Mixed feelings here today – I’m on the road, sitting in a Starbuck’s in Alabama after travelling down here to sell my house. I’m listening to David Bowie’s Changes, as I did when I first decided to leave Alabama a year ago, so there’s a certain kind of symmetry. I spent 10 years living here and I already left once last year to move to Michigan and it feels like that all over again. It’s been great seeing some old friends again though.

I bought the house in 2004 for $143,000 and I’m selling it 10 years later for $135,000. So as an investment, it’s not been a great deal. Or was it?

As with all things, it’s a matter of perspective. Here’s my estimate of the total cost of house ownership over the 10 years that I lived in it.

Mortgage 74,100
Escrow 1,000
Association 7,920
Remodel 9,500
Repairs 9,480
Total 102,000

The money I received after paying the mortgage was $38,000. So my total accommodation cost was $102,000 – $38,000 or $64,000.

This amounts to about $560 a month and excludes the additional tax benefits from interest deduction. Renting a similar house would have cost maybe $1500 a month or about $170,000, although there likely wouldn’t have been any significant repair / remodeling costs.

So despite selling the house at a “loss”, I think it’s still a win – it’s going to improve my cash flow by about $800 a month, and I won’t have to worry about another house halfway across the country any more.

I did consider renting the house instead of selling it, but ultimately I didn’t want the hassle and my experience in selling this house which was on the market for over a year hasn’t endeared me to real estate investing. For the moment I’m happy owning a tiny part of Marriot [MAR] and if I do get the urge to invest in real estate, there’s always Monopoly and failing that, REITs.

While thinking about house ownership and realizing that I’m about the least-handy person with any kind of repairs, a chapter in Your Money or Your Life: 9 Steps to Transforming Your Relationship with Money and Achieving Financial Independence: Revised and Updated for the 21st Century [1] has made me re-think DIY and work around the house as a money saving tool; usually I’d be on the phone for the nearest professional when something needs work.

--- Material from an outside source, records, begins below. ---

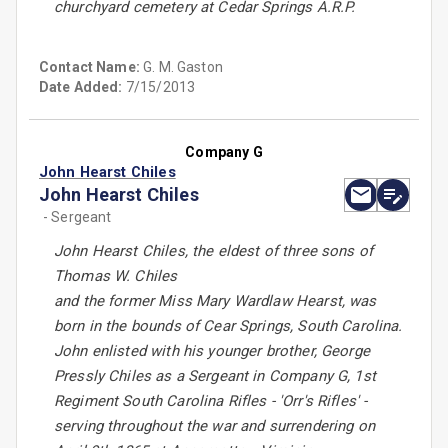
churchyard cemetery at Cedar Springs A.R.P.
Contact Name:
G. M. Gaston
Date Added:
7/15/2013
Company G
John Hearst Chiles
John Hearst Chiles
- Sergeant
John Hearst Chiles, the eldest of three sons of
Thomas W. Chiles
and the former Miss Mary Wardlaw Hearst, was
born in the bounds of Cear Springs, South Carolina.
John enlisted with his younger brother, George
Pressly Chiles as a Sergeant in Company G, 1st
Regiment South Carolina Rifles - 'Orr's Rifles' -
serving throughout the war and surrendering on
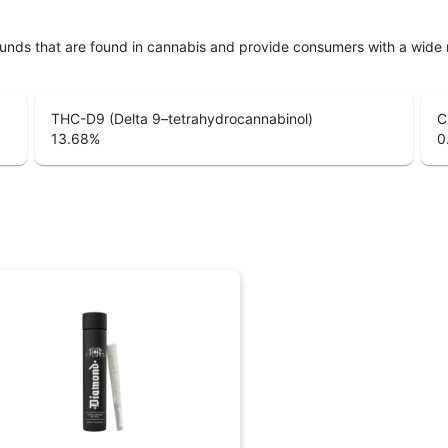
unds that are found in cannabis and provide consumers with a wide
THC-D9 (Delta 9–tetrahydrocannabinol)
C
13.68
%
0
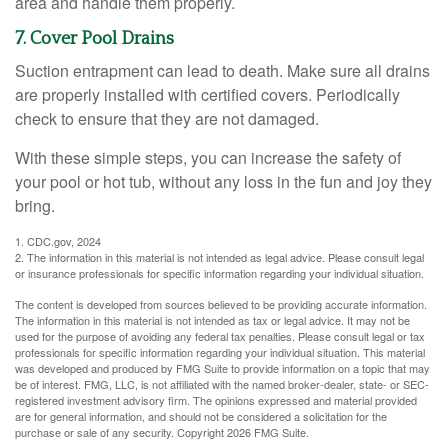
area and handle them properly.
7. Cover Pool Drains
Suction entrapment can lead to death. Make sure all drains
are properly installed with certified covers. Periodically
check to ensure that they are not damaged.
With these simple steps, you can increase the safety of
your pool or hot tub, without any loss in the fun and joy they
bring.
1. CDC.gov, 2024
2. The information in this material is not intended as legal advice. Please consult legal
or insurance professionals for specific information regarding your individual situation.
The content is developed from sources believed to be providing accurate information.
The information in this material is not intended as tax or legal advice. It may not be
used for the purpose of avoiding any federal tax penalties. Please consult legal or tax
professionals for specific information regarding your individual situation. This material
was developed and produced by FMG Suite to provide information on a topic that may
be of interest. FMG, LLC, is not affiliated with the named broker-dealer, state- or SEC-
registered investment advisory firm. The opinions expressed and material provided
are for general information, and should not be considered a solicitation for the
purchase or sale of any security. Copyright
2026 FMG Suite.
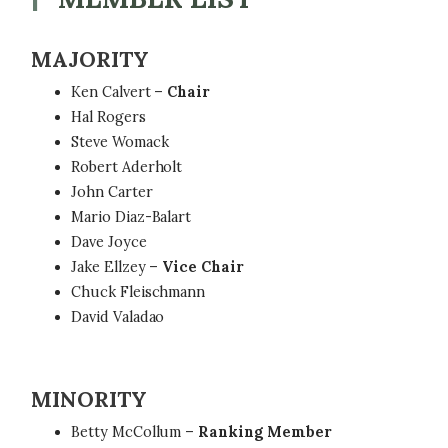
MAJORITY
Ken Calvert –
Chair
Hal Rogers
Steve Womack
Robert Aderholt
John Carter
Mario Diaz-Balart
Dave Joyce
Jake Ellzey –
Vice Chair
Chuck Fleischmann
David Valadao
MINORITY
Betty McCollum –
Ranking Member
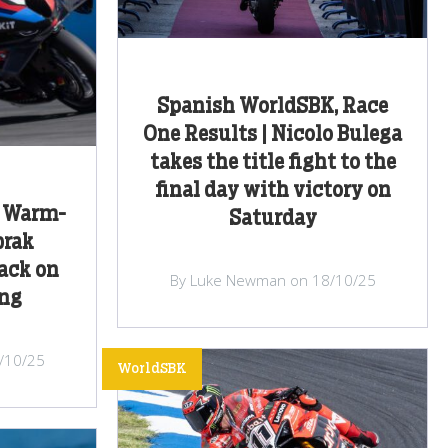
Spanish WorldSBK, Race
One Results | Nicolo Bulega
takes the title fight to the
final day with victory on
, Warm-
Saturday
prak
back on
By Luke Newman on 18/10/25
ng
/10/25
WorldSBK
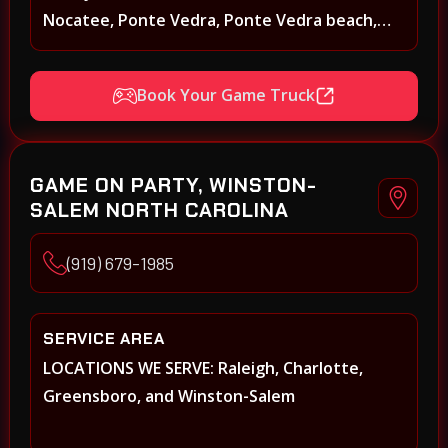
Nocatee, Ponte Vedra, Ponte Vedra beach,
Beach Walk, Beacon Lakes, St, Johns County,
St. Augustine, Atlantic Beach, Neptune Beach,
Book Your Game Truck
Middleburg, Green Cove Springs, Yulee and
surrounding areas
GAME ON PARTY, WINSTON-
SALEM NORTH CAROLINA
(919) 679-1985
SERVICE AREA
LOCATIONS WE SERVE: Raleigh, Charlotte,
Greensboro, and Winston-Salem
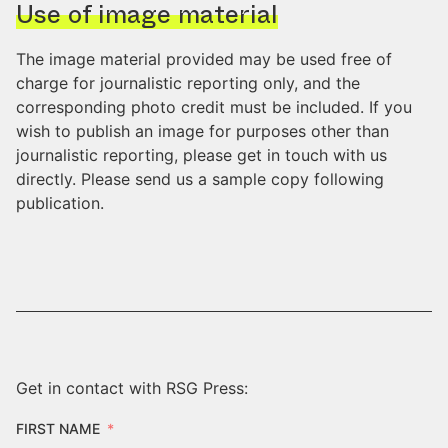
Use of image material
The image material provided may be used free of
charge for journalistic reporting only, and the
corresponding photo credit must be included. If you
wish to publish an image for purposes other than
journalistic reporting, please get in touch with us
directly. Please send us a sample copy following
publication.
Get in contact with RSG Press:
FIRST NAME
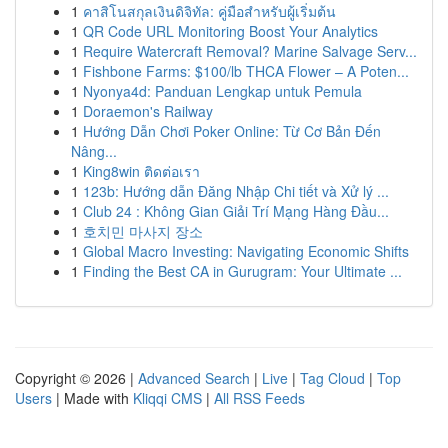
1
คาสิโนสกุลเงินดิจิทัล: คู่มือสำหรับผู้เริ่มต้น
1
QR Code URL Monitoring Boost Your Analytics
1
Require Watercraft Removal? Marine Salvage Serv...
1
Fishbone Farms: $100/lb THCA Flower – A Poten...
1
Nyonya4d: Panduan Lengkap untuk Pemula
1
Doraemon's Railway
1
Hướng Dẫn Chơi Poker Online: Từ Cơ Bản Đến
Nâng...
1
King8win ติดต่อเรา
1
123b: Hướng dẫn Đăng Nhập Chi tiết và Xử lý ...
1
Club 24 : Không Gian Giải Trí Mạng Hàng Đầu...
1
호치민 마사지 장소
1
Global Macro Investing: Navigating Economic Shifts
1
Finding the Best CA in Gurugram: Your Ultimate ...
Copyright © 2026 |
Advanced Search
|
Live
|
Tag Cloud
|
Top
Users
| Made with
Kliqqi CMS
|
All RSS Feeds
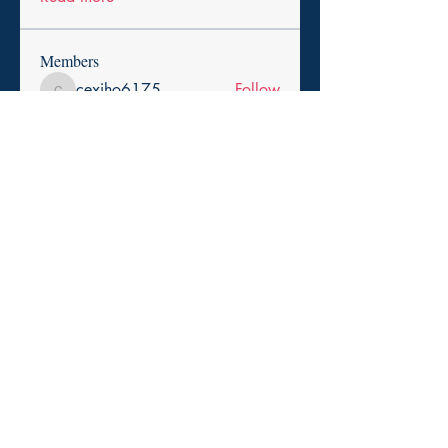
Members
cexiho6175
Follow
cexiho6175
Harry Smith
Follow
pikihong hong
Follow
asad rehman
Follow
Promise Love
Follow
See All Members (257)
Copyright 2025. Paid for by the Durham Democratic
Town Committee.
Privacy Policy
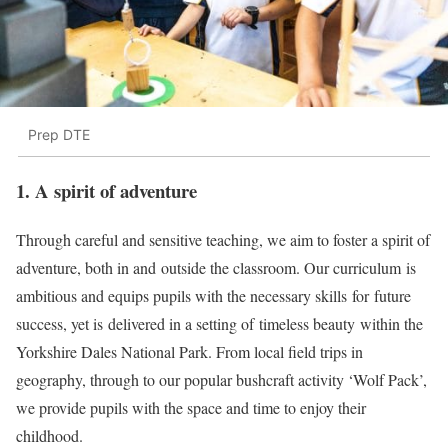
Prep DTE
1. A spirit of adventure
Through careful and sensitive teaching, we aim to foster a spirit of
adventure, both in and outside the classroom. Our curriculum is
ambitious and equips pupils with the necessary skills for future
success, yet is delivered in a setting of timeless beauty within the
Yorkshire Dales National Park. From local field trips in
geography, through to our popular bushcraft activity ‘Wolf Pack’,
we provide pupils with the space and time to enjoy their
childhood.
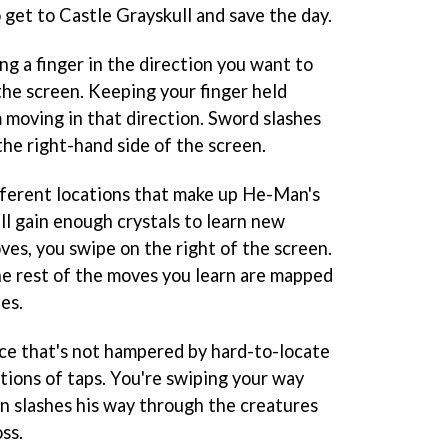
 get to Castle Grayskull and save the day.
g a finger in the direction you want to
the screen. Keeping your finger held
 moving in that direction. Sword slashes
he right-hand side of the screen.
fferent locations that make up He-Man's
ll gain enough crystals to learn new
es, you swipe on the right of the screen.
the rest of the moves you learn are mapped
es.
nce that's not hampered by hard-to-locate
ions of taps. You're swiping your way
 slashes his way through the creatures
ss.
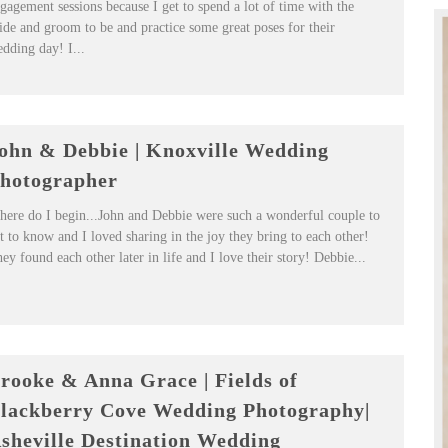
gagement sessions because I get to spend a lot of time with the
ide and groom to be and practice some great poses for their
dding day! I...
ohn & Debbie | Knoxville Wedding
hotographer
ere do I begin...John and Debbie were such a wonderful couple to
t to know and I loved sharing in the joy they bring to each other!
ey found each other later in life and I love their story! Debbie...
rooke & Anna Grace | Fields of
lackberry Cove Wedding Photography|
sheville Destination Wedding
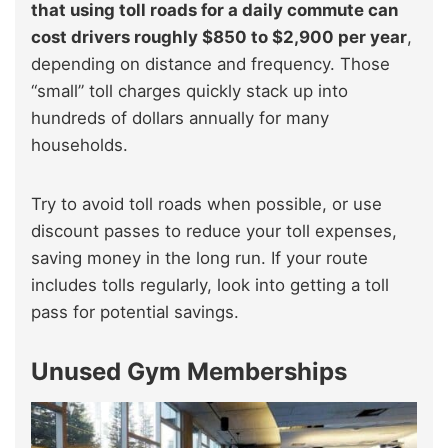
that using toll roads for a daily commute can
cost drivers roughly $850 to $2,900 per year
,
depending on distance and frequency. Those
“small” toll charges quickly stack up into
hundreds of dollars annually for many
households.
Try to avoid toll roads when possible, or use
discount passes to reduce your toll expenses,
saving money in the long run. If your route
includes tolls regularly, look into getting a toll
pass for potential savings.
Unused Gym Memberships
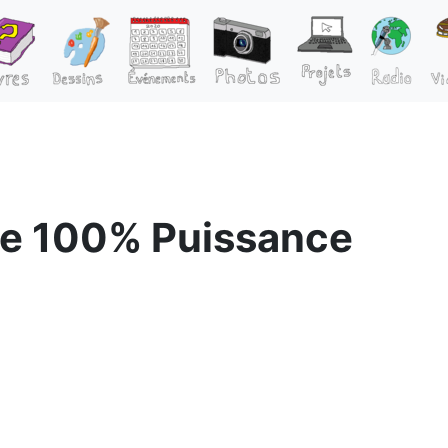
e 100% Puissance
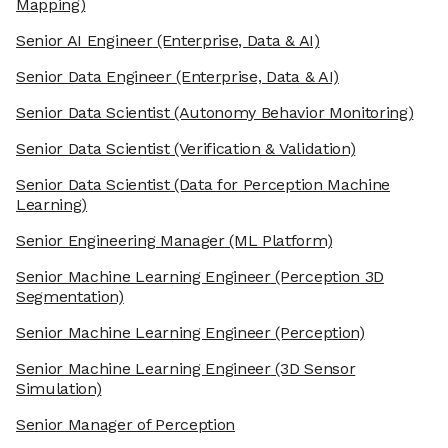
Mapping)
Senior AI Engineer
(Enterprise, Data & AI)
Senior Data Engineer
(Enterprise, Data & AI)
Senior Data Scientist
(Autonomy Behavior Monitoring)
Senior Data Scientist
(Verification & Validation)
Senior Data Scientist
(Data for Perception Machine
Learning)
Senior Engineering Manager
(ML Platform)
Senior Machine Learning Engineer
(Perception 3D
Segmentation)
Senior Machine Learning Engineer
(Perception)
Senior Machine Learning Engineer
(3D Sensor
Simulation)
Senior Manager of Perception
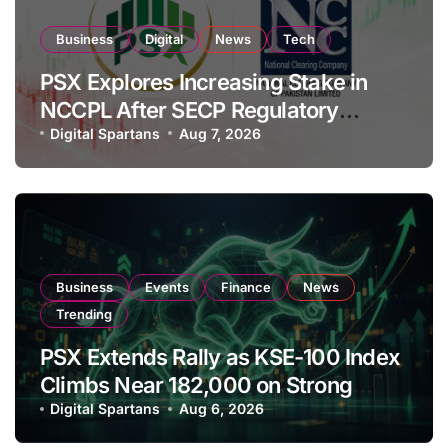
Business
Digital
News
Tech
PSX Explores Increasing Stake in
NCCPL After SECP Regulatory
Amendments
Digital Spartans
Aug 7, 2026
Business
Events
Finance
News
Trending
PSX Extends Rally as KSE-100 Index
Climbs Near 182,000 on Strong
Investor Buying
Digital Spartans
Aug 6, 2026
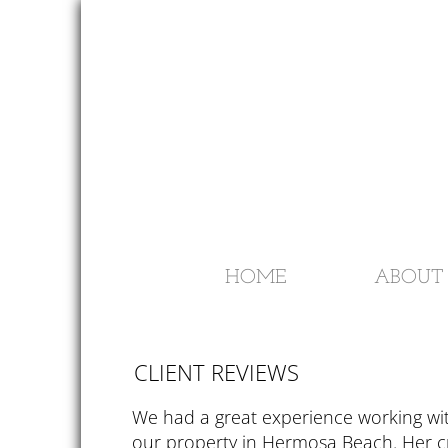
HOME
ABOUT 
​​CLIENT REVIEWS
We had a great experience working wi
our property in Hermosa Beach. Her 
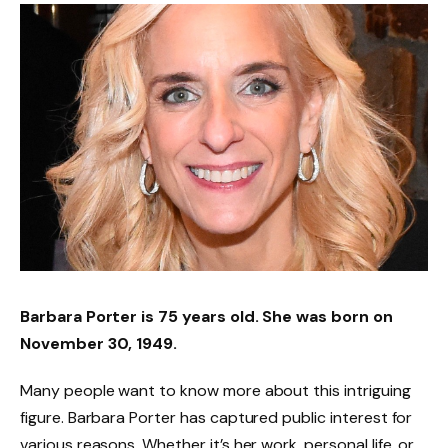
Barbara Porter is 75 years old. She was born on
November 30, 1949.
Many people want to know more about this intriguing
figure. Barbara Porter has captured public interest for
various reasons. Whether it’s her work, personal life, or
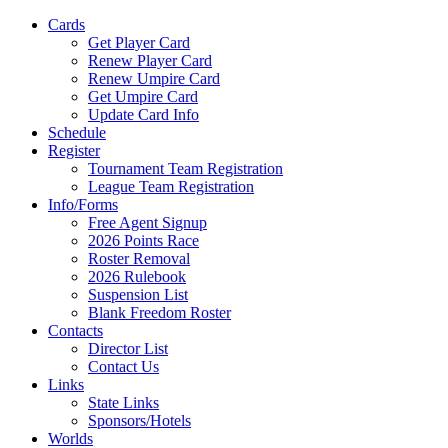
Cards
Get Player Card
Renew Player Card
Renew Umpire Card
Get Umpire Card
Update Card Info
Schedule
Register
Tournament Team Registration
League Team Registration
Info/Forms
Free Agent Signup
2026 Points Race
Roster Removal
2026 Rulebook
Suspension List
Blank Freedom Roster
Contacts
Director List
Contact Us
Links
State Links
Sponsors/Hotels
Worlds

</usual plea for comments> Do you own an investment property or REITs or otherwise would consider it for passive income?

The wisest rule in investment is: when others are selling, buy. When others are buying, sell. Usually, of course, we do the opposite. When everyone else is buying, we assume they know something we don’t, so we buy. Then people start selling, panic sets in, and we sell too.

[1] Got to love concise book titles that just roll off the tongue.

2 thoughts on “Sold my house…”

  1. Congrats on the sell of the property. I’m sure that the year long process of selling was not the most pleasant one.

    I’m a big fan of DIY work and this is coming from someone who only recently realized he even had DIY muscles to flex. I’m not handy, I’m not naturally good with my hands nor am I what you would call mechanically inclined, and yet I’ve managed to do most of the rehab work on my current residence that I bought as a foreclosure. Never underestimate what you can teach yourself with a little patience and desire.

    YOYL is an excellent book. It was one of the books responsible for my financial turn around a few years ago.

    The Stoic

    1. Hi Stoic,
      Thanks for dropping by and for the encouragement!

      Yes I was glad to sell the house – all things considered, I think I like Mr. Market more than Mr. Realtor, although both can be equally capricious!

      I’m in awe of your mad remodeling skills on your blog – it’ll be a while before I’m that brave I think. This month we bought our first ever ladder so we could clean the leaves out from the gutters – that’s a small step, right?